▶ **Description of the task**
With the images excluded, set down every line of the listing below exactly.

▶ **Supplied entries**
════════════════
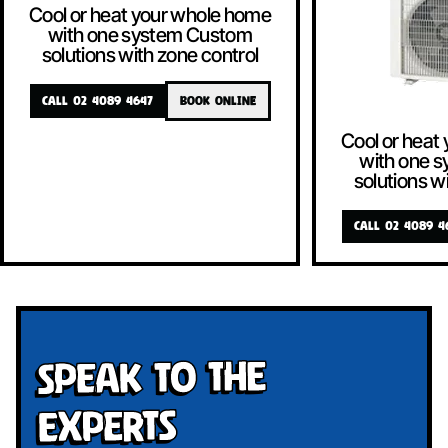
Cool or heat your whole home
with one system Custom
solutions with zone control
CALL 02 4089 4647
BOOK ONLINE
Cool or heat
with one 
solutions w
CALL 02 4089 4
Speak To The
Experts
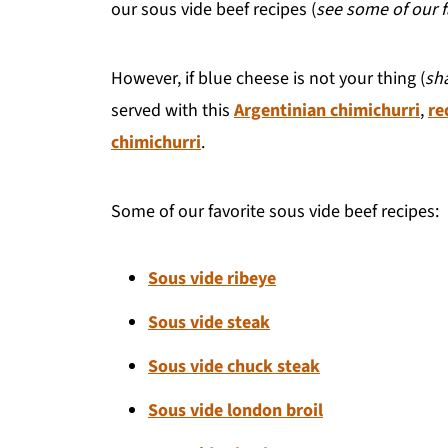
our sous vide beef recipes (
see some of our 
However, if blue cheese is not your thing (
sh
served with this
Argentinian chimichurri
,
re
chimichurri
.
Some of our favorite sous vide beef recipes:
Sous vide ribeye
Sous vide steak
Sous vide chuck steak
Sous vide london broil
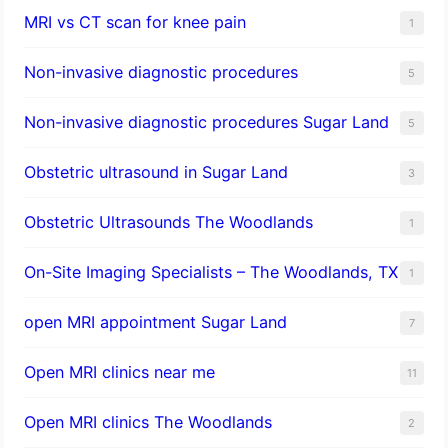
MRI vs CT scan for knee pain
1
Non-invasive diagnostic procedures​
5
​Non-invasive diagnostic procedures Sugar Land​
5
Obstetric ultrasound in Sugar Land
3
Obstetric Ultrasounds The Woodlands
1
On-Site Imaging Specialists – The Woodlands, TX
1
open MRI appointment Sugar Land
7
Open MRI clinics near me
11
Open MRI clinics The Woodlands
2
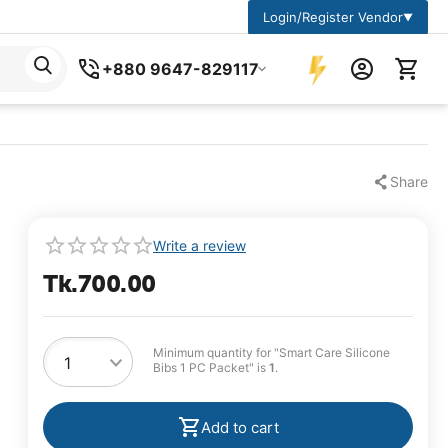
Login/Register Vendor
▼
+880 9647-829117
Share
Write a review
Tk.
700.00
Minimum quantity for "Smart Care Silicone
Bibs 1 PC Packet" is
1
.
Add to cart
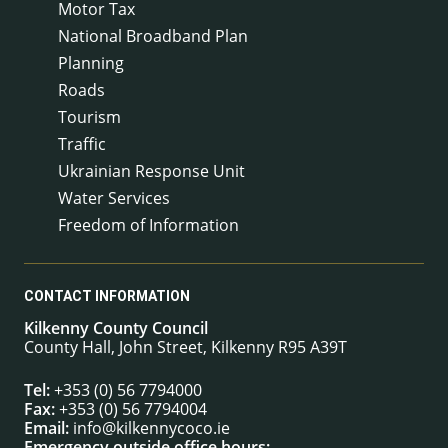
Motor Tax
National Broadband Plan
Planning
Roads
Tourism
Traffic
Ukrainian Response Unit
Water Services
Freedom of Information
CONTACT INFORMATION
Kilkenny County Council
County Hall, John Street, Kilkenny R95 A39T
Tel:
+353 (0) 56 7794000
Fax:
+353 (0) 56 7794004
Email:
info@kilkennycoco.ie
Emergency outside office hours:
════════════════
▶ **Solution to the problem**
Cool or heat your whole home
with one system Custom
solutions with zone control
CALL 02 4089 4647
BOOK ONLINE
Cool or heat
with one 
solutions w
CALL 02 4089 4
Speak To The
Experts
our sous vide beef recipes (
see some of our 
However, if blue cheese is not your thing (
sh
served with this
Argentinian chimichurri
,
re
chimichurri
.
Some of our favorite sous vide beef recipes:
Sous vide ribeye
Sous vide steak
Sous vide chuck steak
Sous vide london broil
MRI vs CT scan for knee pain
1
Non-invasive diagnostic procedures​
5
​Non-invasive diagnostic procedures Sugar Land​
5
Obstetric ultrasound in Sugar Land
3
Obstetric Ultrasounds The Woodlands
1
On-Site Imaging Specialists – The Woodlands, TX
1
open MRI appointment Sugar Land
7
Open MRI clinics near me
11
Open MRI clinics The Woodlands
2
Login/Register Vendor
▼
+880 9647-829117
Share
Write a review
Tk.
700.00
Minimum quantity for "Smart Care Silicone
Bibs 1 PC Packet" is
1
.
Add to cart
Motor Tax
National Broadband Plan
Planning
Roads
Tourism
Traffic
Ukrainian Response Unit
Water Services
Freedom of Information
CONTACT INFORMATION
Kilkenny County Council
County Hall, John Street, Kilkenny R95 A39T
Tel:
+353 (0) 56 7794000
Fax:
+353 (0) 56 7794004
Email:
info@kilkennycoco.ie
Emergency outside office hours:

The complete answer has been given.